Even so, as the hours ticked by and my confessions kept coming, I couldn’t help but wonder if I was doing more harm than good.

Before this experiment, the vast majority of lies I told were merely out of convenience. I told my friends what I knew they hoped to hear:

Yes, your dress is cute. Yes, of course, tell me more about your day.

Was it really so wrong to tell people things I knew would make them happy? According to Udo Schuklenk, a professor of ethics at Queen’s, it might be.

“People have always insisted in ethics that the only way to show respect for another person as a person is to be honest to them. If you don’t do that, you don’t value them as a person really,” Schuklenk said.

Even so, things aren’t always so black and white.

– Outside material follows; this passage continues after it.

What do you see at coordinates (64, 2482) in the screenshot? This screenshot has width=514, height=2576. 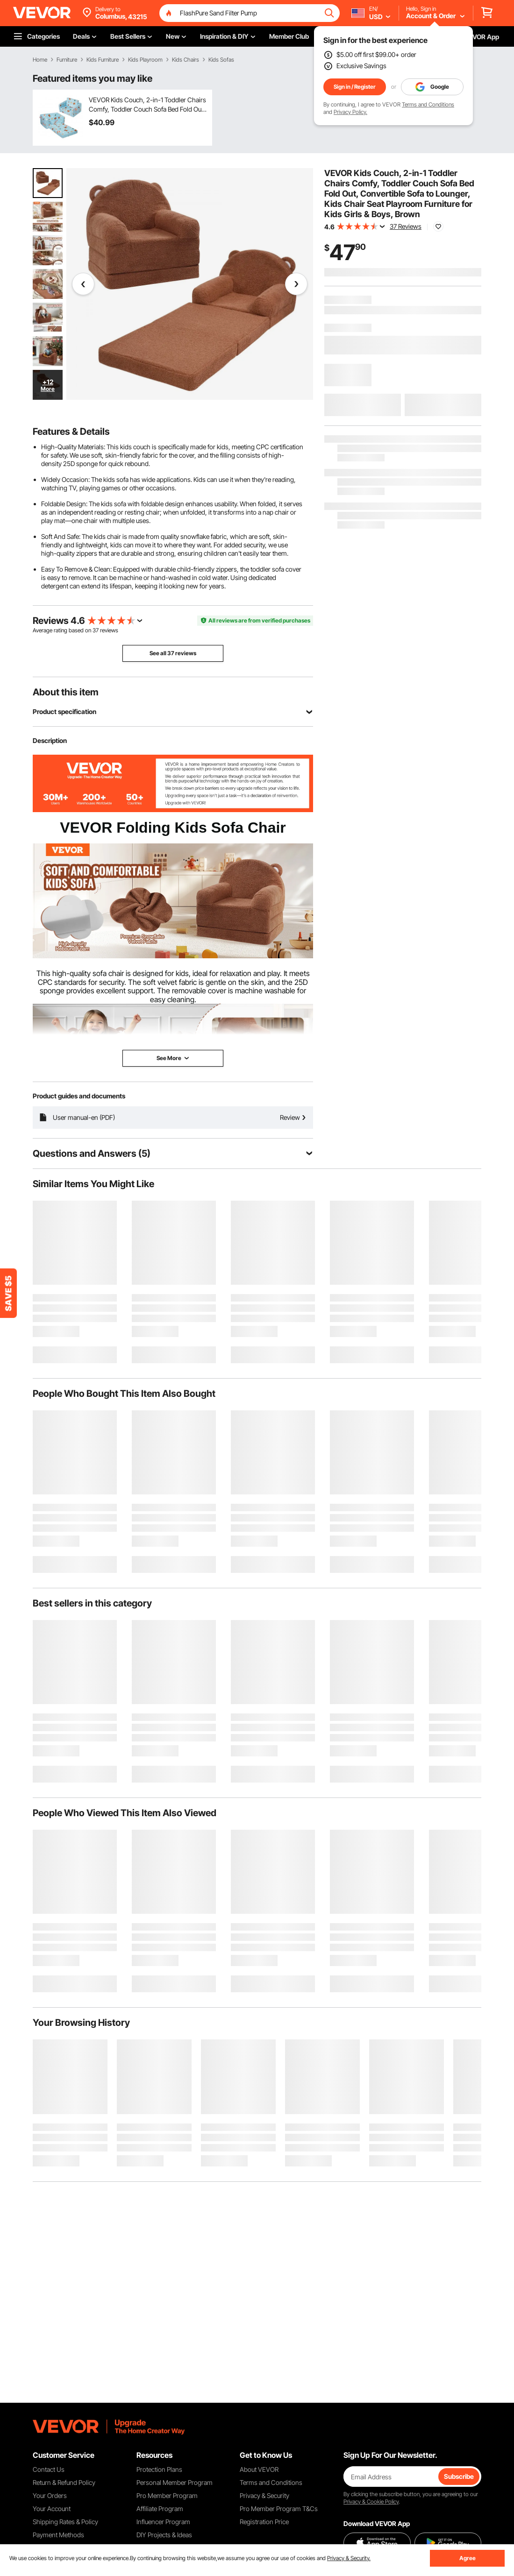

“Imagine you are always honest in relationships except, you know, your sex life has really gone down the drain, you have been married for five years, you’ve been there, done that and you really hate it a lot,” Schuklenk said. “Are you really going to tell your partner that … the sex life’s really terrible and you would love to do something with somebody else for a change just to get something else going?”

In this tricky case, dishonesty proves be the most respectful choice to the other person.

Even so, Schuklenk does his best not to lie in his own life, if largely for pragmatic reasons.

“I don’t lie anymore because it totally, just about always when you try, it balloons out of control completely.”

He claims this helps him eliminate extra stress associated with “covering [his] tracks” and regularly acknowledges little mistakes he’s made rather than attempting to cover them up.

“If I forgot to respond to an email, I just admitted that and responded.”

But regardless of what approach is best to take, Shuklenk said the way people normally communicate — white lies and all — probably makes people happier than being radically honest.

“Because the world probably is a nicer looking place, not a more honestly nice place, but it might be a more pleasant place to live because you wouldn’t always want to know.”